Huawei Exec settles criminal charges under US deal

Huawei has been hit with a lot of bad news over the last few years. Last week, they were under fire for their new phone’s fingerprint sensor not working as well as expected on some handsets. However, this week, Huawei seems to be back on track with a major victory- resolving criminal charges in a deal with US authorities that will allow them to do business in America again.

The company had been facing charges of stealing trade secrets and violating sanctions against Iran among others before it reached an agreement with the Trump administration. Under the agreement, Huawei will get to retain its current staff and continue doing business in America. However, it must pay $1 billion for violating sanctions and another $400 million for stealing trade secrets from T-Mobile.

Huawei had been banned by the Commerce Department last month after an investigation into whether or not they were spying on Americans using their devices. Huawei’s Chief financial officer was arrested in Canada and is facing extradition to the United States for allegedly trying to violate sanctions against Iran.

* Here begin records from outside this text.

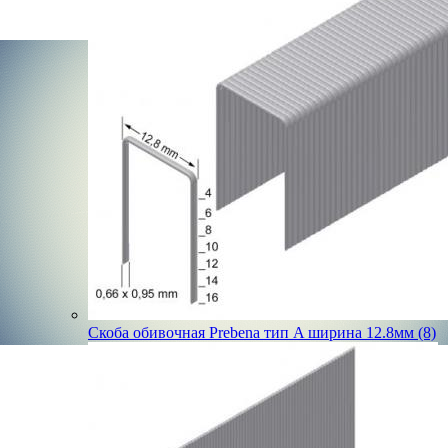
Скоба обивочная Prebena тип A ширина 12.8мм (8)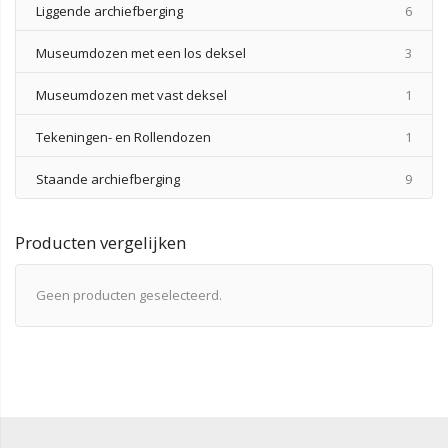
produ
Liggende archiefberging
6
produ
Museumdozen met een los deksel
3
produ
Museumdozen met vast deksel
1
produ
Tekeningen- en Rollendozen
1
produ
Staande archiefberging
9
Producten vergelijken
Geen producten geselecteerd.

Media outlets have been reporting that Huawei violated sanctions and copied trade secrets from T-Mobile among other companies in order to gain a business advantage. According to the US government, the company had stolen technology from at least 45 American companies, including T-Mobile. They said that the company was using American components to build their devices around the world but refused to use them in America out of fear they would discover their illegal activities.

“Huawei has never stolen trade secrets or engaged in any nefarious activity…for nearly 20 years”. The Chinese company’s statement read.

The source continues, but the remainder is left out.